Landes and Kathryn Miracle were the first women to serve on the Seattle City Council; both were elected in 1922. Landes became council president after her reelection in 1924. She became acting mayor in 1924 when Mayor Edwin J. "Doc" Brown left town in June to attend the 1924 Democratic National Convention. Angry at what she saw as police corruption and lawless activity, Landes fired Police Chief William B. Severyns. She began her own law and order campaign, closing down illegal activities throughout the city, including lotteries, punchboards and speakeasies. Upon his return, Brown reinstated the police chief.

When Brown ran for another two-year term in 1926, Landes ran against him, on the platform that "municipal housecleaning" was needed in the Seattle government. Landes easily won the election in March, by more than 6,000 votes.

During her term, she advocated municipal ownership of utilities such as Seattle City Light and street railways. She also fought hard against bootleggers and reckless drivers, and strictly enforced regulations for dance halls and cabarets. The Civic Auditorium, later renovated as the Seattle Opera House, is one of her accomplishments.
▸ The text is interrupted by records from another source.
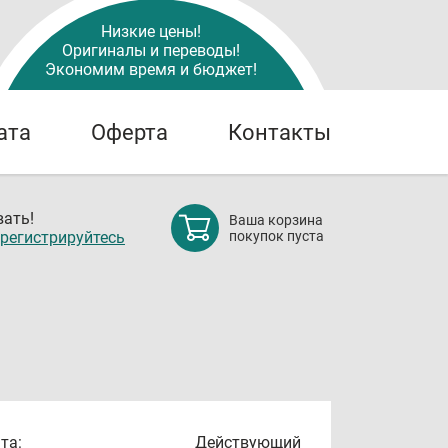
Низкие цены!
Оригиналы и переводы!
Экономим время и бюджет!
ата
Оферта
Контакты
ать!
Ваша корзина
регистрируйтесь
покупок пуста
та:
Действующий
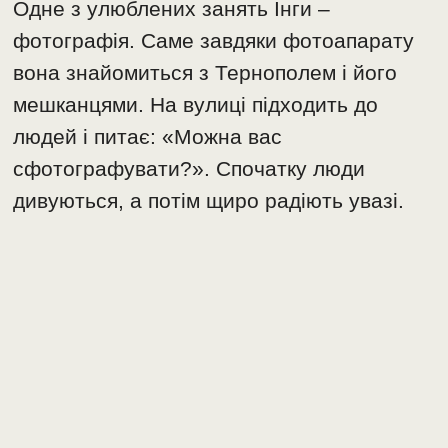
Одне з улюблених занять Інги –
фотографія. Саме завдяки фотоапарату
вона знайомиться з Тернополем і його
мешканцями. На вулиці підходить до
людей і питає: «Можна вас
сфотографувати?». Спочатку люди
дивуються, а потім щиро радіють увазі.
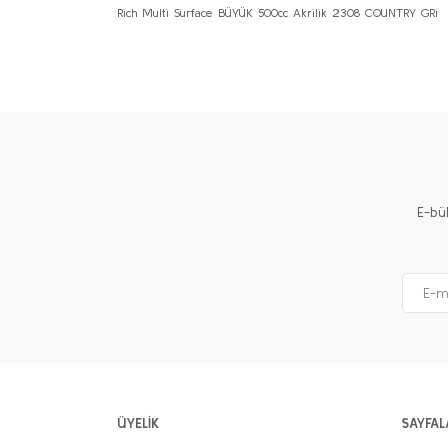
Rich Multi Surface BÜYÜK 500cc Akrilik 2308 COUNTRY GRi
Bu ürünün fiyat bilgisi, resim, ürün açıklamalarında ve 
Görüş ve önerileriniz için teşekkür ederiz.
Ürün resmi kalitesiz, bozuk veya görüntülenemiyor.
Ürün açıklamasında eksik bilgiler bulunuyor.
Ürün bilgilerinde hatalar bulunuyor.
Ürün fiyatı diğer sitelerden daha pahalı.
E-bü
Bu ürüne benzer farklı alternatifler olmalı.
ÜYELİK
SAYFAL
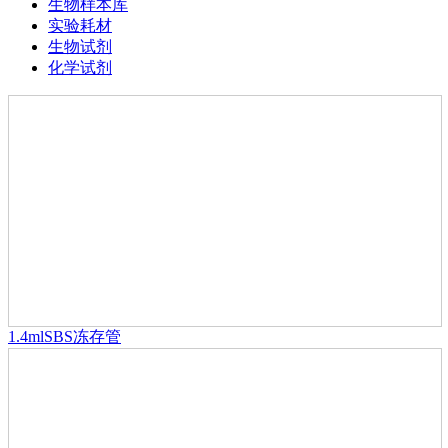
生物样本库
实验耗材
生物试剂
化学试剂
1.4mlSBS冻存管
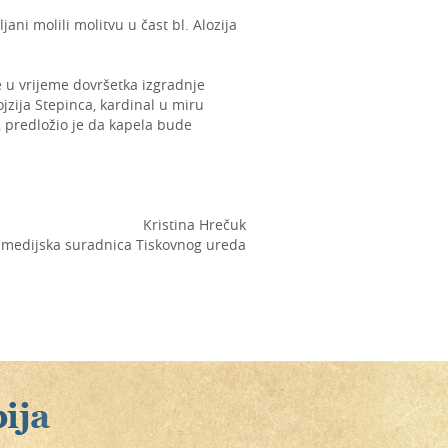
ni molili molitvu u čast bl. Alozija
e u vrijeme dovršetka izgradnje
jzija Stepinca, kardinal u miru
u, predložio je da kapela bude
Kristina Hrečuk
medijska suradnica Tiskovnog ureda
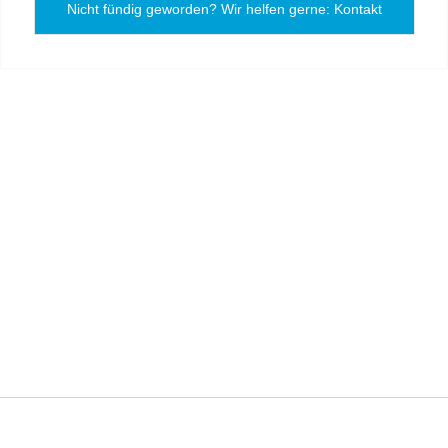
Nicht fündig geworden? Wir helfen gerne: Kontakt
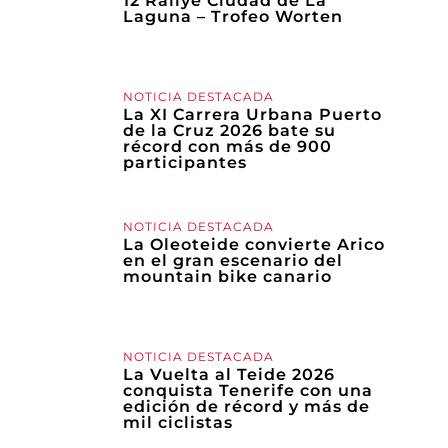
12 Rallye Ciudad de La
Laguna – Trofeo Worten
NOTICIA DESTACADA
La XI Carrera Urbana Puerto
de la Cruz 2026 bate su
récord con más de 900
participantes
NOTICIA DESTACADA
La Oleoteide convierte Arico
en el gran escenario del
mountain bike canario
NOTICIA DESTACADA
La Vuelta al Teide 2026
conquista Tenerife con una
edición de récord y más de
mil ciclistas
She appointed qualified professionals to head city departments, improve public transportation and parks, and put the city's finances in order.

Landes ran for a second term in 1928. Although endorsed by newspapers, the Central Labor Council, the Prohibition Party, and women's organizations, Landes was easily defeated by Frank Edwards, a political unknown, by a vote of 59,000 to 40,000, in a record turnout.

==Later years==
Landes became the first woman to serve as Moderator of Washington's Conference of Congregational and Christian Churches and was also elected national president of the Soroptimists, a professional women's organization. She wrote many articles for national publications, often urging women to enter politics, their "natural sphere."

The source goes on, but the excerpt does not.